Personally, I find quality has a lot to do with focus - the better you are able to get the camera to focus on the piece (with a decent depth of field), the better the picture comes out. A camera that does allows you complete control over focus and aperture is the ultimate, but at the end of the day you can take pretty good images with a point-and-shoot camera.

 

I think part of the issue is that a diamond (or a piece of jewellery - perhaps even more so) looks very different depending on the environmental factors you have listed above: lighting and surroundings. So to some extent "consistency" is a matter of what you want to portray: a consistent environment (e.g. light box) will result in consistent photos in that environment, but that may or may not be representative of the environment in which your customers look at the stone. And of that in which they or you will look at the stone tomorrow.

 

I have a very nice pink-red rubellite. In artificial light, the stone looks very much like high quality Burma ruby:

P1000732.jpg

 

Take the ring out in sunlight (and thus get some UV in the rubies), and the picture changes completely. Haven't yet taken a photo in natural light, but I got a ruby ring back from Gubelin yesterday and did the test in the sun yesterday afternoon. What seems very similar in artificial light suddenly looks very much unlike (and makes you understand why rubellite is far less pricey than ruby, rarity aside).

 

Here's another example of how things can change in a visible way:

P1020118.jpg

vs.

P1020116-1.jpg

 

The ring is 1960s Mauboussin with a Ceylon sapphire. The earrings I had made in 2010 with a pair of Burma sapphires - which however match the ring reasonably well. The first photo is in natural light, and shows that reasonable match.

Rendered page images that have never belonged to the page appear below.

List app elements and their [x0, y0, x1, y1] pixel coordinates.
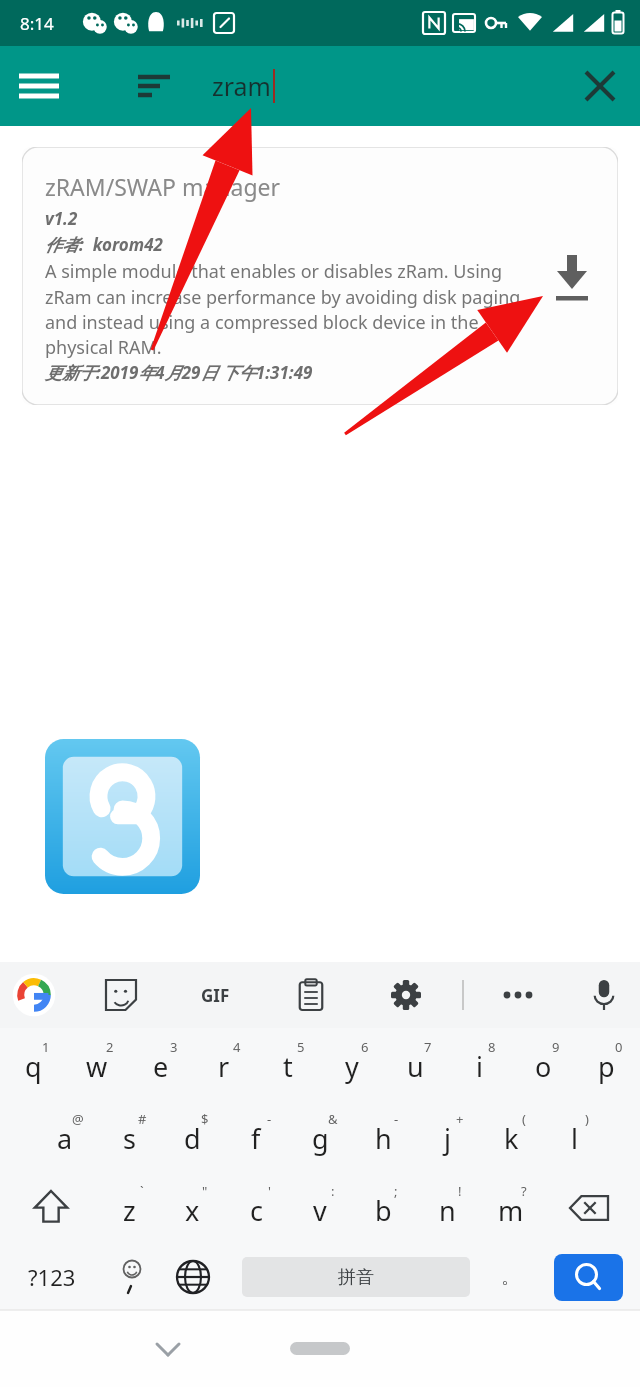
- button[interactable]: 拼音: [242, 1257, 470, 1297]
- staticText: -: [267, 1110, 272, 1128]
- staticText: f: [251, 1120, 261, 1157]
- staticText: 3: [170, 1038, 178, 1056]
- staticText: e: [153, 1048, 169, 1085]
- button[interactable]: Search: [554, 1254, 623, 1301]
- staticText: ;: [394, 1182, 398, 1200]
- staticText: zram: [212, 69, 271, 103]
- button[interactable]: 。: [482, 1249, 538, 1305]
- staticText: b: [375, 1192, 392, 1229]
- button[interactable]: c: [226, 1172, 286, 1244]
- button[interactable]: a: [35, 1100, 95, 1172]
- staticText: i: [476, 1048, 483, 1085]
- button[interactable]: o: [513, 1028, 573, 1100]
- staticText: j: [444, 1120, 451, 1157]
- button[interactable]: Home: [290, 1342, 350, 1355]
- button[interactable]: More options: [490, 967, 546, 1023]
- staticText: -: [394, 1110, 399, 1128]
- button[interactable]: Google: [6, 967, 62, 1023]
- button[interactable]: m: [481, 1172, 541, 1244]
- button[interactable]: ?123: [12, 1246, 92, 1308]
- staticText: v: [313, 1192, 327, 1229]
- staticText: zRAM/SWAP manager: [45, 171, 281, 202]
- staticText: @: [72, 1110, 84, 1128]
- staticText: s: [123, 1120, 136, 1157]
- staticText: 6: [361, 1038, 369, 1056]
- button[interactable]: zRAM/SWAP manager: [22, 147, 618, 405]
- button[interactable]: p: [576, 1028, 636, 1100]
- staticText: &: [328, 1110, 338, 1128]
- button[interactable]: s: [99, 1100, 159, 1172]
- button[interactable]: Stickers: [93, 967, 149, 1023]
- staticText: v1.2: [45, 207, 78, 230]
- button[interactable]: l: [544, 1100, 604, 1172]
- button[interactable]: Settings: [378, 967, 434, 1023]
- button[interactable]: r: [194, 1028, 254, 1100]
- button[interactable]: Switch language: [162, 1246, 224, 1308]
- button[interactable]: f: [226, 1100, 286, 1172]
- staticText: A simple module that enables or disables…: [45, 259, 525, 359]
- staticText: w: [86, 1048, 108, 1085]
- button[interactable]: Emoji and comma: [100, 1246, 162, 1308]
- button[interactable]: Voice input: [576, 967, 632, 1023]
- button[interactable]: g: [290, 1100, 350, 1172]
- button[interactable]: x: [162, 1172, 222, 1244]
- staticText: ): [585, 1110, 589, 1128]
- staticText: ?123: [28, 1262, 76, 1292]
- staticText: 5: [297, 1038, 305, 1056]
- staticText: 。: [501, 1266, 519, 1289]
- button[interactable]: Clear search: [572, 58, 628, 114]
- button[interactable]: u: [385, 1028, 445, 1100]
- button[interactable]: d: [162, 1100, 222, 1172]
- button[interactable]: y: [322, 1028, 382, 1100]
- button[interactable]: z: [99, 1172, 159, 1244]
- button[interactable]: Sort: [126, 58, 182, 114]
- staticText: :: [331, 1182, 335, 1200]
- staticText: 作者: korom42: [45, 233, 163, 256]
- button[interactable]: h: [353, 1100, 413, 1172]
- button[interactable]: Hide keyboard: [140, 1321, 196, 1377]
- button[interactable]: k: [481, 1100, 541, 1172]
- button[interactable]: q: [3, 1028, 63, 1100]
- staticText: 0: [615, 1038, 623, 1056]
- staticText: GIF: [201, 984, 230, 1007]
- staticText: r: [218, 1048, 230, 1085]
- staticText: 拼音: [338, 1266, 374, 1289]
- button[interactable]: i: [449, 1028, 509, 1100]
- staticText: k: [504, 1120, 519, 1157]
- staticText: 8:14: [20, 12, 54, 35]
- button[interactable]: Download: [544, 245, 600, 301]
- staticText: `: [140, 1182, 144, 1200]
- button[interactable]: Backspace: [558, 1177, 620, 1239]
- staticText: 2: [106, 1038, 114, 1056]
- button[interactable]: e: [131, 1028, 191, 1100]
- staticText: ': [268, 1182, 271, 1200]
- button[interactable]: w: [67, 1028, 127, 1100]
- staticText: 更新于:2019年4月29日 下午1:31:49: [45, 361, 313, 384]
- staticText: 8: [488, 1038, 496, 1056]
- staticText: +: [456, 1110, 464, 1128]
- button[interactable]: Menu: [10, 57, 68, 115]
- staticText: ": [202, 1182, 208, 1200]
- staticText: !: [458, 1182, 462, 1200]
- staticText: q: [25, 1048, 42, 1085]
- staticText: c: [250, 1192, 263, 1229]
- button[interactable]: t: [258, 1028, 318, 1100]
- staticText: t: [283, 1048, 293, 1085]
- staticText: h: [375, 1120, 392, 1157]
- button[interactable]: n: [417, 1172, 477, 1244]
- staticText: z: [123, 1192, 136, 1229]
- staticText: $: [201, 1110, 209, 1128]
- button[interactable]: j: [417, 1100, 477, 1172]
- button[interactable]: GIF: [187, 967, 243, 1023]
- staticText: ?: [521, 1182, 527, 1200]
- staticText: g: [312, 1120, 329, 1157]
- button[interactable]: v: [290, 1172, 350, 1244]
- staticText: y: [345, 1048, 359, 1085]
- staticText: u: [407, 1048, 424, 1085]
- staticText: (: [522, 1110, 526, 1128]
- button[interactable]: Clipboard: [283, 967, 339, 1023]
- staticText: a: [57, 1120, 73, 1157]
- button[interactable]: Shift: [20, 1177, 82, 1239]
- button[interactable]: b: [353, 1172, 413, 1244]
- staticText: m: [498, 1192, 524, 1229]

The second photo is using a mixture of fluorescent and halogen light, plus a little help from flash. End result: very visible differences in the stones colours. Which are there, don't get me wrong. But nowhere near as visible, and all three stones look in "average conditions" much closer to the oval on the bottom in the lower photo than they do to any of the other colours portrayed in the photos. So which one is a "better photo"?

 

Holding and photographing is a mess. You need to be blessed with good dexterity and be able to hold the hand with the tweezers very steady, OR buy locking tweezers, a grey pad and arm yourself with the patience of Job.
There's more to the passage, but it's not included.